You've just been off for four days, so now it's time for your three days of living, dorm style, in the firehouse. It's your turn to cook. Even though firefighters love to eat hearty, they're also starting to try to eat healthy. So, you pull out your copy of Fire Hall Cooking and pick out "Greens with Beef Teriyaki" as the lunch main course. You pick up what you need at the supermarket, and then you're the chef: It's like cooking for a hungry family of 12.
Then the alarm rings. The 911 dispatcher sends you to a reported fire in a college dorm. So, it's into your heavy protective gear, which you hate because in a burning building it could be well over 100 degrees and the protective gear is very hot. Wouldn't you know it, a false alarm—a prank by a drunken student. (In fact, 1 in 10 fire calls are false alarms, and from 1995 through 2004, 34 firefighters died in responding to those calls.) After you return and finish a convivial lunch, three of you repair to your study group—you're taking a required continuing education class. This one is on responding to a nuclear or biochemical attack. Next, you make a routine inspection of a manufacturing plant to ensure that the building is up to code.

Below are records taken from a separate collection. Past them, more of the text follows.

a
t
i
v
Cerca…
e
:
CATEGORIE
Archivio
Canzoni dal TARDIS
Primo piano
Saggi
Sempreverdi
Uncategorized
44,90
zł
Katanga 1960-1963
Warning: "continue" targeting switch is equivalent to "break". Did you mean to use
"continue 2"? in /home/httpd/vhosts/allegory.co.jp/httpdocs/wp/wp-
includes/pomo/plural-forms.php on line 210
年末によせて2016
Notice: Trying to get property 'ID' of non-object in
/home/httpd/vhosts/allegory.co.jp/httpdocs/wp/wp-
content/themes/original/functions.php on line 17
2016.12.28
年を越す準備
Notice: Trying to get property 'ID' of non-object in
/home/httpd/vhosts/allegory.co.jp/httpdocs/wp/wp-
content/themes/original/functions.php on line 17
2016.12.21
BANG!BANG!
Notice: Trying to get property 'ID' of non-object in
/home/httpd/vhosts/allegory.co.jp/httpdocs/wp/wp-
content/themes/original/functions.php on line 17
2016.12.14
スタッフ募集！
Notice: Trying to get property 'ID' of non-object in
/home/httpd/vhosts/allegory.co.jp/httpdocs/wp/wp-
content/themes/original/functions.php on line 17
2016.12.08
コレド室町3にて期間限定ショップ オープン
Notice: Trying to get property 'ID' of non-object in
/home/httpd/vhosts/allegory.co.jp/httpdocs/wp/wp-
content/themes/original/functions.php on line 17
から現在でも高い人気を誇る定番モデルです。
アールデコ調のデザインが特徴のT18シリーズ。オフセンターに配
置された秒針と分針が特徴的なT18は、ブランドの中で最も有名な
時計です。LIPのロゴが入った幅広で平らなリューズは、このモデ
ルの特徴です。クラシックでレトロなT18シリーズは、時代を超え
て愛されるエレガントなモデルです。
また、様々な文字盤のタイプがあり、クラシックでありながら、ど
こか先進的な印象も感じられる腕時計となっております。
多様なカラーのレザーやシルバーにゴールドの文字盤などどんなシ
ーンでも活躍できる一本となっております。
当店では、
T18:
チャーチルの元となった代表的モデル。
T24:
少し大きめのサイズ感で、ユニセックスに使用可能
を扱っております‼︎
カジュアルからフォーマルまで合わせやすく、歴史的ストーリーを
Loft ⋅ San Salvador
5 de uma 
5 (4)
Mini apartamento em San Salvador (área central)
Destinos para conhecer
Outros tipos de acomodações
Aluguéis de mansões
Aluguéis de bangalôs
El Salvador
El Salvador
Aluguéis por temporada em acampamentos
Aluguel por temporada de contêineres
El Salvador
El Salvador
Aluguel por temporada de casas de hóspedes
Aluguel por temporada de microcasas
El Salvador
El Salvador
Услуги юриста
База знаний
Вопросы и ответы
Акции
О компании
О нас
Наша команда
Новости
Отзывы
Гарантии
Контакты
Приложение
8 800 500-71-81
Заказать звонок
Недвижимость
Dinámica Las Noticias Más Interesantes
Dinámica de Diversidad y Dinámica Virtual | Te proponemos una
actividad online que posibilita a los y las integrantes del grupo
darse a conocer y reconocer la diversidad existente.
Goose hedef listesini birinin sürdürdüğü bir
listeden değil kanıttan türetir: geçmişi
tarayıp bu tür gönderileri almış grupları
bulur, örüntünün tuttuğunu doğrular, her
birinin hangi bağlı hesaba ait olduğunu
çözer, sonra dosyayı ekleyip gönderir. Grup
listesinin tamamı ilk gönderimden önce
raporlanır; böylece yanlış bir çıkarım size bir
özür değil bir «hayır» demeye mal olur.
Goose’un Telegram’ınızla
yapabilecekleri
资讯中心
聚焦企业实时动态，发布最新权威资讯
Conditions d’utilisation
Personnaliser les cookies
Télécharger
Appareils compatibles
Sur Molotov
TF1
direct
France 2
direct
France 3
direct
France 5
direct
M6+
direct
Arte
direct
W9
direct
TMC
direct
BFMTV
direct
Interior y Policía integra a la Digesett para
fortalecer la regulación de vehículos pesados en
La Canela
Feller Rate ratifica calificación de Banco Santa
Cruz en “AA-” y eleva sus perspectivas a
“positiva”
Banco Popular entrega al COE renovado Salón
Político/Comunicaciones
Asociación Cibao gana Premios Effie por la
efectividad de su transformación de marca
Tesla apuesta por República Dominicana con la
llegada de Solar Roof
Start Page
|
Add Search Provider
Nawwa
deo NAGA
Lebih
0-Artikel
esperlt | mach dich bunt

A few hours later, the alarm sounds again, but this time it's for real. Not a fire, but an apparent heart attack. All the firefighters are EMTs, but you're a full-fledged paramedic. Your captain assigns you the lead on this call. You do all you can, but the victim dies in your arms. That had happened to some of your buddies, but this is a first for you.
You lie in bed, unable to fall asleep. Finally, you do—and the alarm rings. One of the city's boarded-up buildings is an inferno. You enter it to see if any squatters are there. Amid flames and smoke, you see a woman, physically fine but paralyzed by fear, and you hustle her out and then help your comrades put out the fire. You search for signs of arson.